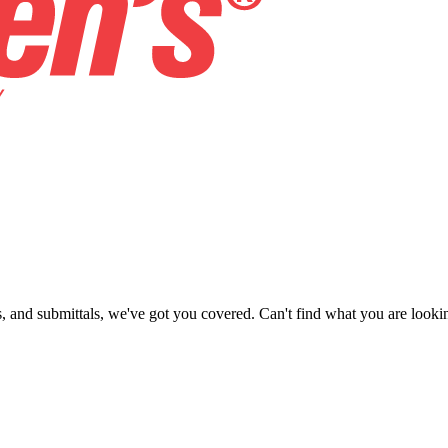
ns, and submittals, we've got you covered. Can't find what you are looki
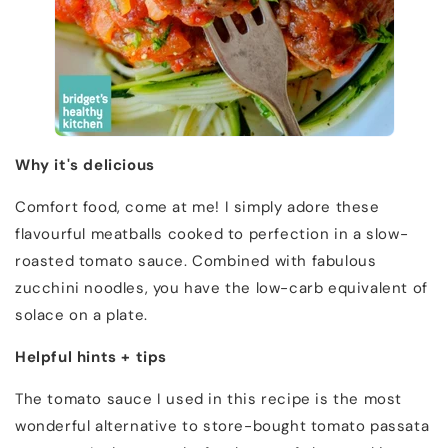
Why it's delicious
Comfort food, come at me! I simply adore these
flavourful meatballs cooked to perfection in a slow-
roasted tomato sauce. Combined with fabulous
zucchini noodles, you have the low-carb equivalent of
solace on a plate.
Helpful hints + tips
The tomato sauce I used in this recipe is the most
wonderful alternative to store-bought tomato passata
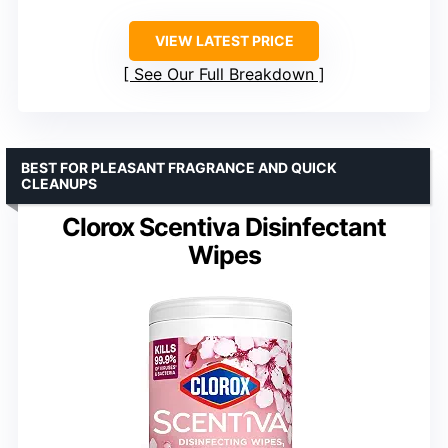
VIEW LATEST PRICE
See Our Full Breakdown
BEST FOR PLEASANT FRAGRANCE AND QUICK
CLEANUPS
Clorox Scentiva Disinfectant
Wipes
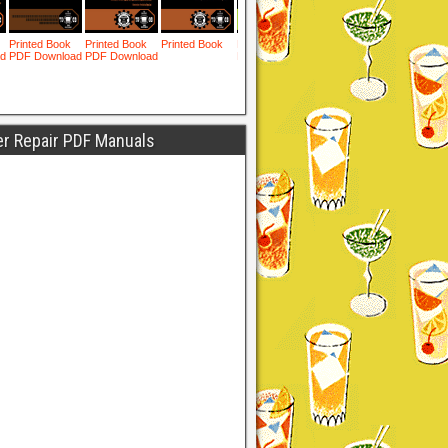
er Repair PDF Manuals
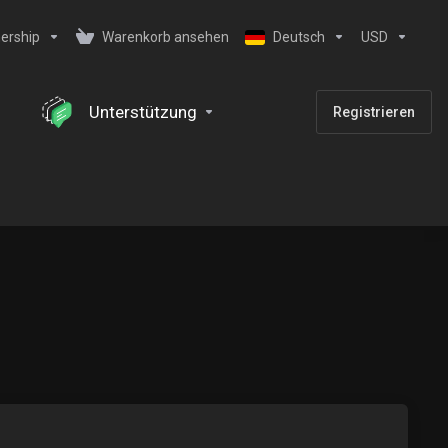
ership
Warenkorb ansehen
Deutsch
USD
Unterstützung
Registrieren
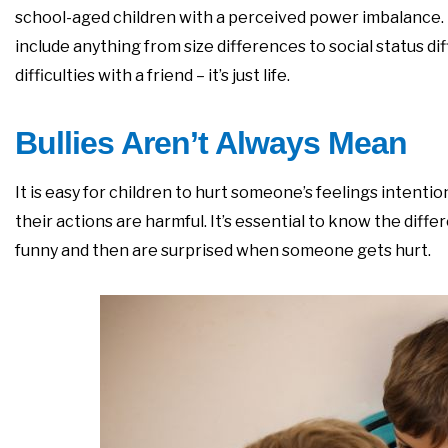
school-aged children with a perceived power imbalance
include anything from size differences to social status diff
difficulties with a friend – it’s just life.
Bullies Aren’t Always Mean
It is easy for children to hurt someone’s feelings intenti
their actions are harmful. It’s essential to know the diff
funny and then are surprised when someone gets hurt.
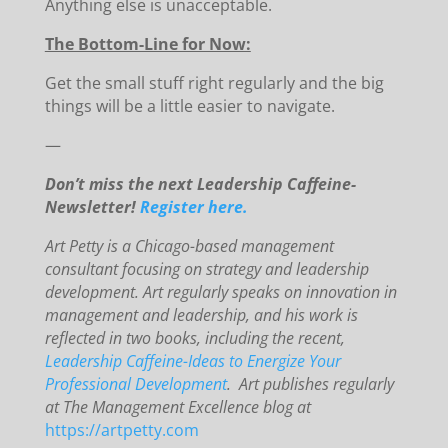
Anything else is unacceptable.
The Bottom-Line for Now:
Get the small stuff right regularly and the big
things will be a little easier to navigate.
—
Don’t miss the next Leadership Caffeine-
Newsletter!
Register here.
Art Petty is a Chicago-based management
consultant focusing on strategy and leadership
development. Art regularly speaks on innovation in
management and leadership, and his work is
reflected in two books, including the recent,
Leadership Caffeine-Ideas to Energize Your
Professional Development
. Art publishes regularly
at The Management Excellence blog at
https://artpetty.com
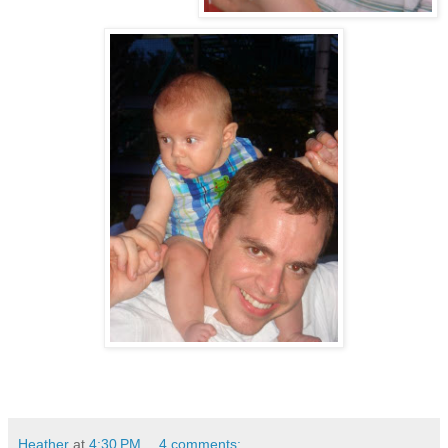
Heather
at
4:30 PM
4 comments:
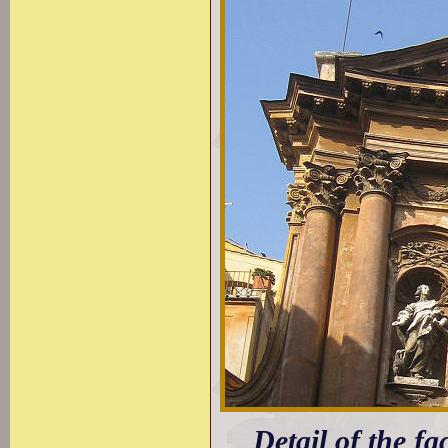
Detail of the fa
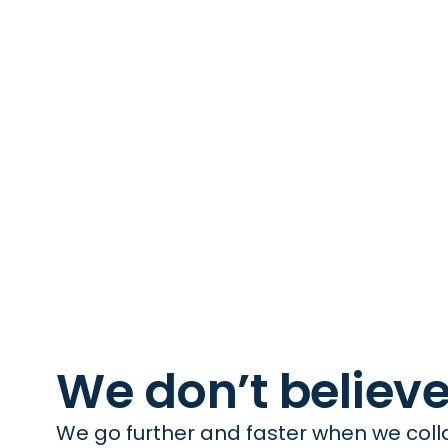
We don’t believ
We go further and faster when we colla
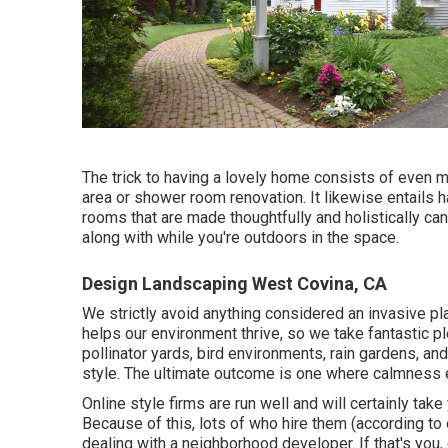
The trick to having a lovely home consists of even m
area or shower room renovation. It likewise entails 
rooms that are made thoughtfully and holistically 
along with while you're outdoors in the space.
Design Landscaping West Covina, CA
We strictly avoid anything considered an invasive pl
helps our environment thrive, so we take fantastic 
pollinator yards, bird environments, rain gardens, and
style. The ultimate outcome is one where calmness 
Online style firms are run well and will certainly take
Because of this, lots of who hire them (according to 
dealing with a neighborhood developer. If that's you,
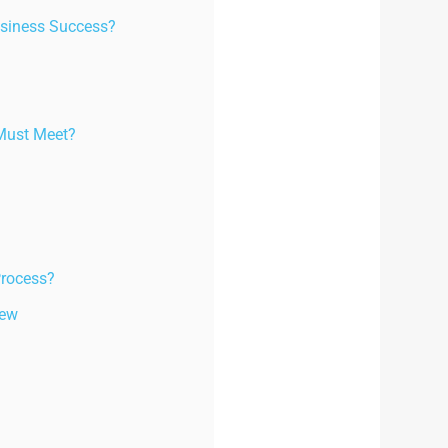
usiness Success?
 Must Meet?
Process?
iew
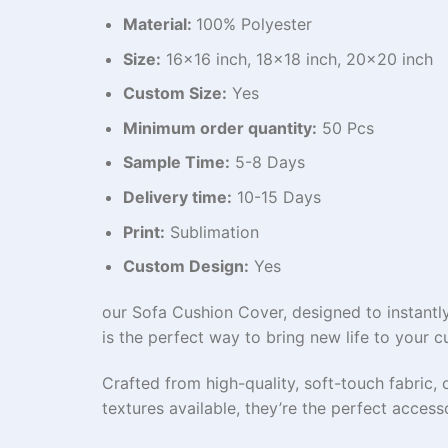
Material:
100% Polyester
Size:
16×16 inch, 18×18 inch, 20×20 inch
Custom Size:
Yes
Minimum order quantity:
50 Pcs
Sample Time:
5-8 Days
Delivery time:
10-15 Days
Print:
Sublimation
Custom Design:
Yes
our Sofa Cushion Cover, designed to instantly
is the perfect way to bring new life to your c
Crafted from high-quality, soft-touch fabric, 
textures available, they’re the perfect acce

What needs to be done
The entries are to be printed exactly as written; the pictures are to be left out.

Response for this exercise
ns, and submittals, we've got you covered. Can't find what you are looki
Why it's delicious
Comfort food, come at me! I simply adore these
flavourful meatballs cooked to perfection in a slow-
roasted tomato sauce. Combined with fabulous
zucchini noodles, you have the low-carb equivalent of
solace on a plate.
Helpful hints + tips
The tomato sauce I used in this recipe is the most
wonderful alternative to store-bought tomato passata
VIEW LATEST PRICE
See Our Full Breakdown
BEST FOR PLEASANT FRAGRANCE AND QUICK
CLEANUPS
Clorox Scentiva Disinfectant
Wipes
er Repair PDF Manuals
ership
Warenkorb ansehen
Deutsch
USD
Unterstützung
Registrieren
school-aged children with a perceived power imbalance
include anything from size differences to social status diff
difficulties with a friend – it’s just life.
Bullies Aren’t Always Mean
It is easy for children to hurt someone’s feelings intenti
their actions are harmful. It’s essential to know the diff
funny and then are surprised when someone gets hurt.
Anything else is unacceptable.
The Bottom-Line for Now:
Get the small stuff right regularly and the big
things will be a little easier to navigate.
—
Don’t miss the next Leadership Caffeine-
Newsletter!
Register here.
Art Petty is a Chicago-based management
consultant focusing on strategy and leadership
development. Art regularly speaks on innovation in
management and leadership, and his work is
reflected in two books, including the recent,
Leadership Caffeine-Ideas to Energize Your
Professional Development
. Art publishes regularly
at The Management Excellence blog at
https://artpetty.com
Heather
at
4:30 PM
4 comments:
Detail of the fa
We don’t believ
We go further and faster when we colla
The trick to having a lovely home consists of even m
area or shower room renovation. It likewise entails 
rooms that are made thoughtfully and holistically 
along with while you're outdoors in the space.
Design Landscaping West Covina, CA
We strictly avoid anything considered an invasive pl
helps our environment thrive, so we take fantastic 
pollinator yards, bird environments, rain gardens, and
style. The ultimate outcome is one where calmness 
Online style firms are run well and will certainly take
Because of this, lots of who hire them (according to 
dealing with a neighborhood developer. If that's you,
usiness Success?
 Must Meet?
Process?
iew
Material:
100% Polyester
Size:
16×16 inch, 18×18 inch, 20×20 inch
Custom Size:
Yes
Minimum order quantity:
50 Pcs
Sample Time:
5-8 Days
Delivery time:
10-15 Days
Print:
Sublimation
Custom Design:
Yes
our Sofa Cushion Cover, designed to instantly
is the perfect way to bring new life to your c
Crafted from high-quality, soft-touch fabric, 
textures available, they’re the perfect acce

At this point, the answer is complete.